Task goal: Could you repeat the whole listing below exactly, omitting any picture it holds?

Input data:
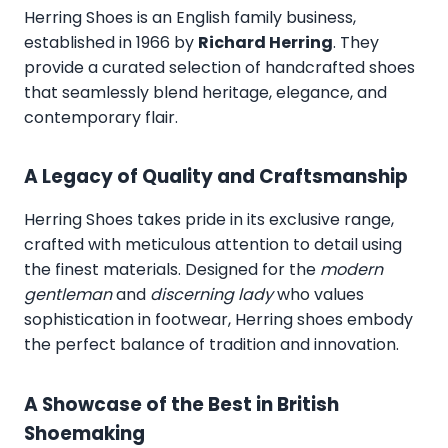
Herring Shoes
is an English family business,
established in 1966 by
Richard Herring
. They
provide a curated selection of handcrafted shoes
that seamlessly blend heritage, elegance, and
contemporary flair.
A Legacy of Quality and Craftsmanship
Herring Shoes takes pride in its exclusive range,
crafted with meticulous attention to detail using
the finest materials. Designed for the
modern
gentleman
and
discerning lady
who values
sophistication in footwear, Herring shoes embody
the perfect balance of tradition and innovation.
A Showcase of the Best in British
Shoemaking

Task output:
Herring Shoes
is an English family business,
established in 1966 by
Richard Herring
. They
provide a curated selection of handcrafted shoes
that seamlessly blend heritage, elegance, and
contemporary flair.
A Legacy of Quality and Craftsmanship
Herring Shoes takes pride in its exclusive range,
crafted with meticulous attention to detail using
the finest materials. Designed for the
modern
gentleman
and
discerning lady
who values
sophistication in footwear, Herring shoes embody
the perfect balance of tradition and innovation.
A Showcase of the Best in British
Shoemaking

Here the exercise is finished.